What this all points to is the question of sovereignty and security in the 21st century. Not terrorism per se, not Islamofascism, but sovereignty, structural government and military integrity amidst the simlutaneously integrating/disintegrating forces of globalization (add in environmental/scarce natural resources/oil and look out).

We need to be thining about sovereignty.

The civil rights/security issue, humanitarian intervention versus occupation model, realism veruss idealism (or realism plus idealism)--all of those I see as different inflection points on this same grid.

1 Comments:

At 3:28 AM, Blogger ~C4Chaos said...

another excellent post bro. thanks for sharing this.

serendipitously, this NYTimes headline just landed on my inbox. so it begs a similar question: "why it is time for the phrase war on drugs to die?"

so, maybe instead of just focusing on physiological effects of drugs (e.g. this is your brain on drugs) then something like "the money that you used to buy drugs funds the terrorists too.") this way, maybe Hollywood would ease up on its use of "party" drugs ;)

i'd love to hear your thoughts on this. on your future blog posts.

here's the excerpt.

Opium Harvest at Record Level in Afghanistan

KABUL, Afghanistan, Sept. 2 — Afghanistan’s opium harvest this year has reached the highest levels ever recorded, showing an increase of almost 50 percent from last year, the executive director of the United Nations Office on Drugs and Crime, Antonio Maria Costa, said Saturday in Kabul.

He described the figures as “alarming” and “very bad news” for the Afghan government and international donors who have poured millions of dollars into programs to reduce the poppy crop since 2001.

He said the increase in cultivation was significantly fueled by the resurgence of Taliban rebels in the south, the country’s prime opium growing region. As the insurgents have stepped up attacks, they have also encouraged and profited from the drug trade, promising protection to growers if they expanded their opium operations.

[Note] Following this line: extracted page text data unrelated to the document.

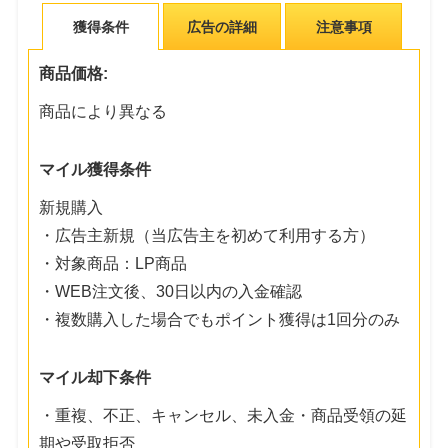
獲得条件
広告の詳細
注意事項
商品価格:
商品により異なる
マイル獲得条件
新規購入
・広告主新規（当広告主を初めて利用する方）
・対象商品：LP商品
・WEB注文後、30日以内の入金確認
・複数購入した場合でもポイント獲得は1回分のみ
マイル却下条件
・重複、不正、キャンセル、未入金・商品受領の延
期や受取拒否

“This year’s harvest will be around 6,100 metric tons of opium — a staggering 92 percent of total world supply. It exceeds global consumption by 30 percent,” Mr. Costa said at a news briefing.

He said the harvest increased by 49 percent from the year before, and it drastically outpaced the previous record of 4,600 metric tons, set in 1999 while the Taliban governed the country. The area cultivated increased by 59 percent, with more than 400,000 acres planted with poppies in 2006 compared with less than 260,000 in 2005.

“It is indeed very bad, you can say it is out of control,” Mr. Costa said Friday in an interview before the announcement.